> _YOUR TASK_
In the records below, tally every line containing "мовно". Report only the total.

--- START ---

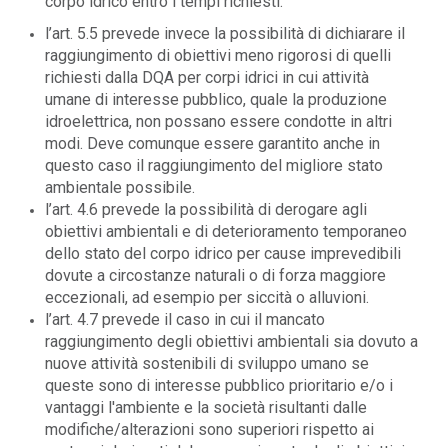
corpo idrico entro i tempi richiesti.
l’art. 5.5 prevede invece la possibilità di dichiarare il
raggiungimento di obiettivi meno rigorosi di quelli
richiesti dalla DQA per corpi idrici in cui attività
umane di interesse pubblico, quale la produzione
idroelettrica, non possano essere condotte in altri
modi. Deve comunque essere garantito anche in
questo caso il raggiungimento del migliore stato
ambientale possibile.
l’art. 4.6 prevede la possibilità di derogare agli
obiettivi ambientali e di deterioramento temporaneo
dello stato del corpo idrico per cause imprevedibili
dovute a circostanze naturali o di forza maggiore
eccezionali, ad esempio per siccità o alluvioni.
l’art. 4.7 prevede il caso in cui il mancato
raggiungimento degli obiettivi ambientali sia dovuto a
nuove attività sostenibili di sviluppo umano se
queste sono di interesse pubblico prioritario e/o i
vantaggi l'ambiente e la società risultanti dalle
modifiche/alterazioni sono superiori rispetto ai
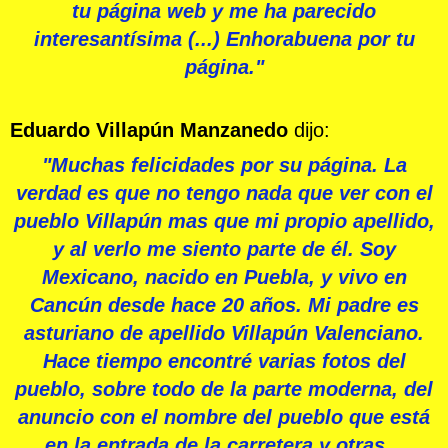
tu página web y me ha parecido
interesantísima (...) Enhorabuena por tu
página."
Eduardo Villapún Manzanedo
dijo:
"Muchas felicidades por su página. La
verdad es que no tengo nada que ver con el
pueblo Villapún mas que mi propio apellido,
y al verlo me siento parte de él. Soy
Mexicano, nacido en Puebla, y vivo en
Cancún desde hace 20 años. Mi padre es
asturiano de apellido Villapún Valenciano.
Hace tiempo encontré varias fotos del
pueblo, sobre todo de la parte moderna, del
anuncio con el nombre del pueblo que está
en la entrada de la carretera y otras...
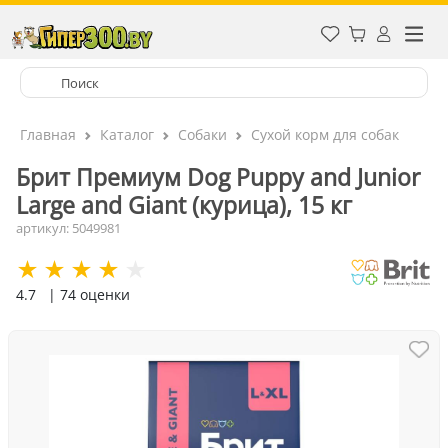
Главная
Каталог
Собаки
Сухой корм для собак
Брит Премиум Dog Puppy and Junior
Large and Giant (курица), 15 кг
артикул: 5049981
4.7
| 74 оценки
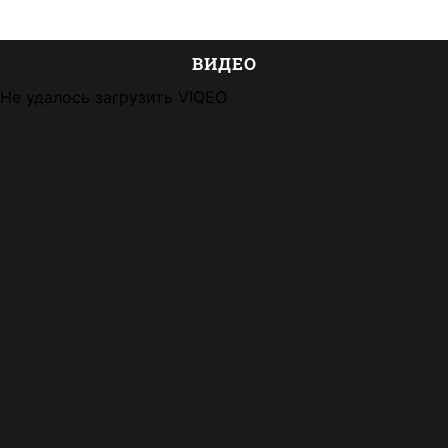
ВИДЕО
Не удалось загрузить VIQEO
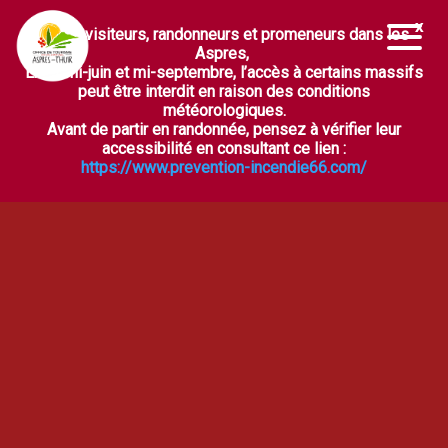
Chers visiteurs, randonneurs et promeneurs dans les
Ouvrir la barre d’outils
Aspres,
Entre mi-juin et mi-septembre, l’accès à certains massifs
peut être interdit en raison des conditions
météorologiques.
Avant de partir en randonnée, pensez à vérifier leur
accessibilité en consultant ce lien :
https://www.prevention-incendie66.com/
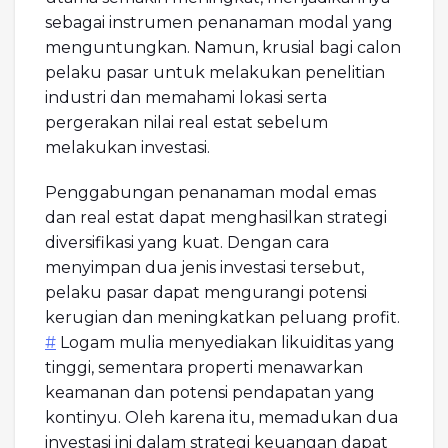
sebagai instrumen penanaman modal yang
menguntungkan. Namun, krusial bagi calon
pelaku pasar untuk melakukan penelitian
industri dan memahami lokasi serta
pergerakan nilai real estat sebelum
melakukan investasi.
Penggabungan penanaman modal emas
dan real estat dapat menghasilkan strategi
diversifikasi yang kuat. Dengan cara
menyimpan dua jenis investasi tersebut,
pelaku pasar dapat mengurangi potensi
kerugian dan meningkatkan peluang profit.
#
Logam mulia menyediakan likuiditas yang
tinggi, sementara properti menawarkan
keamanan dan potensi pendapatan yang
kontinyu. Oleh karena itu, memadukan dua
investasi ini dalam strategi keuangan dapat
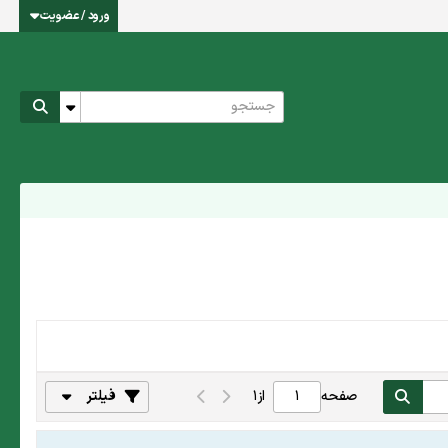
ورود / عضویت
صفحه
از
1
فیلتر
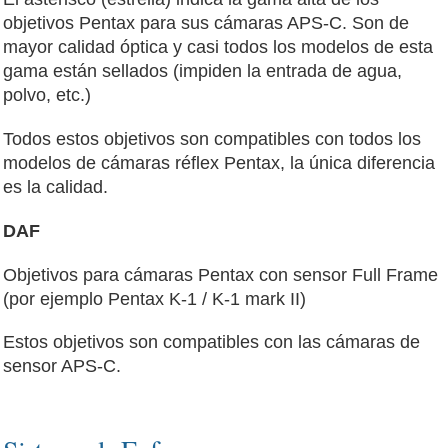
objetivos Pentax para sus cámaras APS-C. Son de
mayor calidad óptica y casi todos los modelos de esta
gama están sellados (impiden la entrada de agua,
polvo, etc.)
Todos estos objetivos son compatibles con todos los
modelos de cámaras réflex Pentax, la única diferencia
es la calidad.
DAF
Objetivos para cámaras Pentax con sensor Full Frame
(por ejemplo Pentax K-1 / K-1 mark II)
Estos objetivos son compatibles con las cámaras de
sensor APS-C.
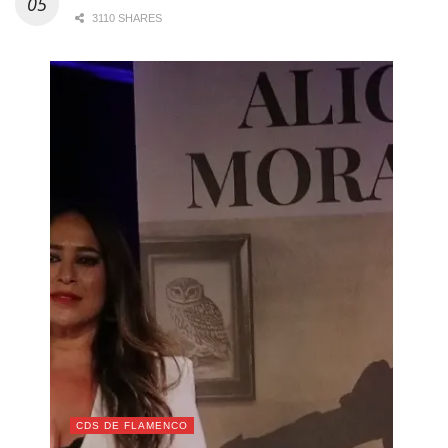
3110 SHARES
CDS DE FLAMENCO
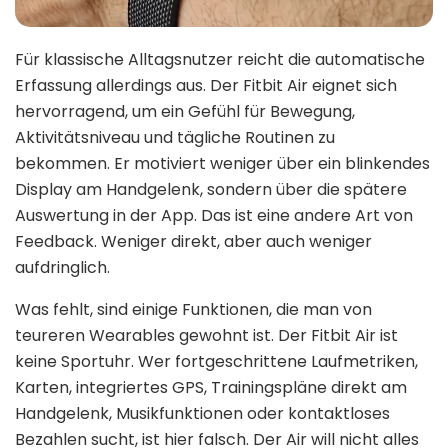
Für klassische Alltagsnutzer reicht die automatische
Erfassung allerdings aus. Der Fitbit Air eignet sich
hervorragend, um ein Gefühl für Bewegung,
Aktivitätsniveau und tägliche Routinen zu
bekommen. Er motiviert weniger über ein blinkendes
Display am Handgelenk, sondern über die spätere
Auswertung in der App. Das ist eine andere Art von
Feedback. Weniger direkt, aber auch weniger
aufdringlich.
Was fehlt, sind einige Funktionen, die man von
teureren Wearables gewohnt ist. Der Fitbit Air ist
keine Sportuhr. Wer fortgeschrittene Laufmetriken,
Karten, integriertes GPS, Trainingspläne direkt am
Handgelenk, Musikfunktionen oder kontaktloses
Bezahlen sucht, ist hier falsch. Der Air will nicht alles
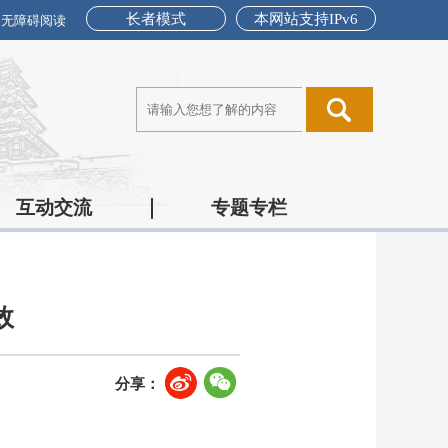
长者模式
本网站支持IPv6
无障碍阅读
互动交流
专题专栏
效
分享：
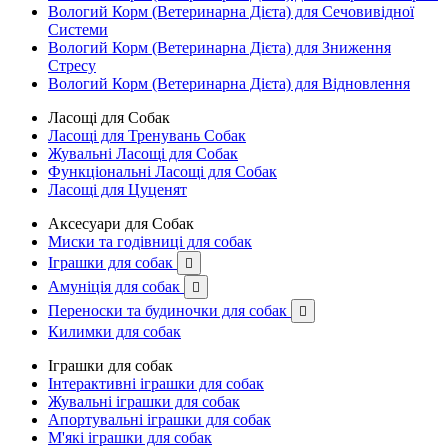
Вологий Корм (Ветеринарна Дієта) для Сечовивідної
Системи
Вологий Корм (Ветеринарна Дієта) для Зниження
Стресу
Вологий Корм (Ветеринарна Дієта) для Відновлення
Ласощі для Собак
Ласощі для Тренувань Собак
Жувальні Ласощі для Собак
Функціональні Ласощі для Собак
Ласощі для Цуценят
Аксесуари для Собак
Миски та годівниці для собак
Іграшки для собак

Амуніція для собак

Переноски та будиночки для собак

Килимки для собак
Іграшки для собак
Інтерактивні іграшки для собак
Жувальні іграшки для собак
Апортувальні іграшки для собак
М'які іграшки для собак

--- END ---
--- START ---

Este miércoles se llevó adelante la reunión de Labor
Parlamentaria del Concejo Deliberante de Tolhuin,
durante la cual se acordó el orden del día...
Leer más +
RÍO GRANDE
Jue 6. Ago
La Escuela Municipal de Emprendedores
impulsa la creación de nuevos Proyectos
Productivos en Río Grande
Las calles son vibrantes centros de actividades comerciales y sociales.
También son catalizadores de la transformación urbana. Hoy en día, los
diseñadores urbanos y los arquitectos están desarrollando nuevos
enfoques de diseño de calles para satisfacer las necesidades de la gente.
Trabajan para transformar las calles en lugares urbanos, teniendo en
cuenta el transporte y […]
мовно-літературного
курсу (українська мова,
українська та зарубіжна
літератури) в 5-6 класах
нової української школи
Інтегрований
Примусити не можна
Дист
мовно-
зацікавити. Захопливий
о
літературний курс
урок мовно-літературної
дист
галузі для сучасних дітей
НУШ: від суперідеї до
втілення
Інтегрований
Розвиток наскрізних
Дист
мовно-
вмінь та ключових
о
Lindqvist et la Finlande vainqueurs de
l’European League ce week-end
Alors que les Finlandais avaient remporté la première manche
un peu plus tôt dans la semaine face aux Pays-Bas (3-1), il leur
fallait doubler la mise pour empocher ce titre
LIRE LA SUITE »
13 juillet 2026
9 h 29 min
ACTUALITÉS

--- END ---

> _RESULT OF THIS TASK_
4